De las conclusiones (pocas) que saco de viaje, una de ellas tiene hechura de ley: el turismo es lo primero en esfumarse de los aledaños de un conflicto. Sirva de aviso. Como es la primera vez que mi oficio me trae a esta tierra, me parece de lo más normal campar por Umm Ar-Rasas a solas y que un zorillo se me cruce, dándome un susto de muerte, en el camino. Mis acompañantes, que llevan lustros viviendo aquí, me aclaran que, hasta el 7 de octubre y su carnicería, y el subsiguiente Talión del setenta veces siete que ha impuesto la espada de Israel, todo esto eran eternas colas de turistas. Como al Túnez al que llegué después de la Revolución de los Jazmines, el polvo cubre no solo los suvenires, también a las gentes que se ganaban su pan ácimo en la retahíla de “Bienvenido, ¿tú, español?, ¿dónde?, ¿Barcelona?”.

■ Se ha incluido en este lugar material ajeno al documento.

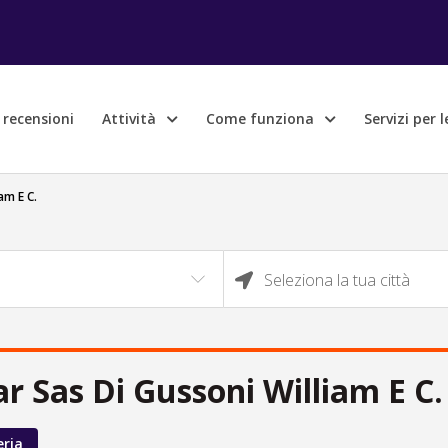
e recensioni
Attività
Come funziona
Servizi per 
am E C.
Seleziona la tua città
ar Sas Di Gussoni William E C
eria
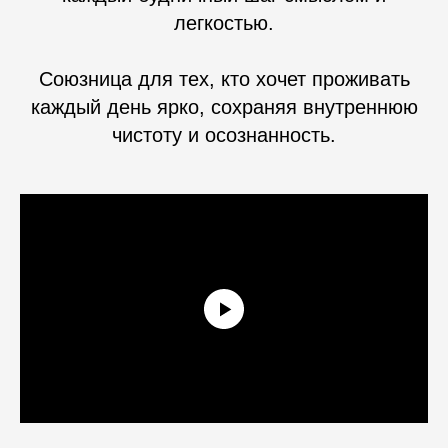
легкостью.
Союзница для тех, кто хочет проживать
каждый день ярко, сохраняя внутреннюю
чистоту и осознанность.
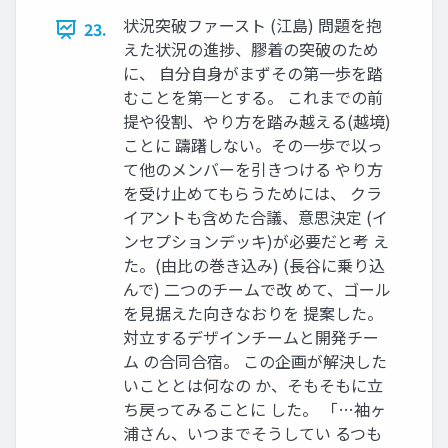
状況突破ファースト (江島) 問題を抱
23.
えた状況の進捗、膠着の突破のため
に、 ⾃分⾃⾝がまずその第⼀歩を踏
むことを第⼀とする。 これまでの前
提や役割、やり⽅を踏み越える(越境)
ことに 躊躇しない。その⼀歩で以っ
て他のメンバーを引きつける やり⽅
を受け⽌めてもらうためには、 クラ
イアントも含めた合議、意思決定 (イ
ンセプションデッキ)が必要だと考 え
た。(由⽐の巻き込み) (⻑⾕に乗り込
んで) ⼆つのチームで改 めて、ゴール
を⾒据えた向きなおりを 提案した。
対⽴するデザインチームと開発チー
ム の合同合宿。 この企画が解決した
いこととは何なの か、そもそもに⽴
ち戻ってみることに した。 「…袖ヶ
浦さん、いつまでそうしてい るつも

Dos postales más: subiendo la costanilla de un pueblo, un hombre se acerca y nos habla en su algarabía. Lo primero y lo último que pienso es que nos quiere embaucar. Sencillamente nos ofrecía a probar unos pasteles que acababa de hornear. Extendió la caja para que cogiésemos los que gustáramos, y entró a su casa tan contento. Y dos: por una carretera precaria, un niño cabrerillo beduino nos saluda llevándose la mano al pecho. Al fondo, diviso el poblado de tiendas en la plena nada donde vive. Habrá quien lo mire pensado “pobre niño”. Habrá quien lo mire y por fin se calle un ratito.